Norway FSA Proposes Tighter Mortgage Rules to Stem Debt Growth

Norway’s Financial Supervisory Authority proposed banks have their discretion curtailed and stricter repayment standards implemented to limit the risk of a house price bubble.

While bank lending practices have tightened somewhat after the new regulations were introduced, there is a risk that fast growth in debt and house prices may persist for some time, the financial regulator said in a statement on its website.

“After the Ministry of Finance last summer issued regulations setting requirements on new loans secured on residential property, household debt and house prices continued to rise faster than household incomes,” the FSA said in the statement. “There is now cause to tighten the regulatory provisions.”

Norway’s real estate market has boomed as the central bank cut interest rates to a record to counter a slump in oil industry activity and weak demand abroad. Housing starts have risen 20 percent over the past year and home prices are rallying at an annual pace of almost 10 percent nationwide.

Bank discretion on waiving requirements on debt servicing ability, loan-to-value ratio and amortization should be curbed and a borrower’s overall loan should be limited to five times gross annual income when considering their ability to service debt, according to the proposal.

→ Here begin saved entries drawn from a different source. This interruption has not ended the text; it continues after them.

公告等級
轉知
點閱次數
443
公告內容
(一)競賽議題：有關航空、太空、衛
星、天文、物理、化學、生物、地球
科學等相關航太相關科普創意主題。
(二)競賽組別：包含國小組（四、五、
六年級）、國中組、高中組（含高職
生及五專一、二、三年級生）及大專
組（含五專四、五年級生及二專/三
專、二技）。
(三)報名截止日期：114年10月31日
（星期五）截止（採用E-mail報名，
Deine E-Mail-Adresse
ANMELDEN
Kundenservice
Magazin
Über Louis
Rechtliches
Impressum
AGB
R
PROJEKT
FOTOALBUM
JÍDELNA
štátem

The maximum loan-to-value ratio for home equity credit lines should also be lowered to 60 percent from 70 percent and amortization payments required for a loan-to-value ratio above the new limit, the FSA said.

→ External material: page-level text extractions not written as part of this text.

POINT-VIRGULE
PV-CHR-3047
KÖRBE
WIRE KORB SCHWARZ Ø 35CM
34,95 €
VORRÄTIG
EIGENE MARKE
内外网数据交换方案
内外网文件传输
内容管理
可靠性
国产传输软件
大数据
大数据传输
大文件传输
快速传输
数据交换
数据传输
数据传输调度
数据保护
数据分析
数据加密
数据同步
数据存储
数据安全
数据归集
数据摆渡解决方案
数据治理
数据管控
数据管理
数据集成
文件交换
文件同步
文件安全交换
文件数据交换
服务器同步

“The FSA’s proposal to use the same medicine in widely different markets, will hit weak housing markets hard,” Carl Geving, the head of the Norwegian Association of Real Estate Agents said in an e-mailed statement. “We are surprised that the FSA proposes repealing the flexibility in the current lending rules.”

The government will examine the proposal and send it for hearing in the course of the week, Finance Minister Siv Jensen said in a statement.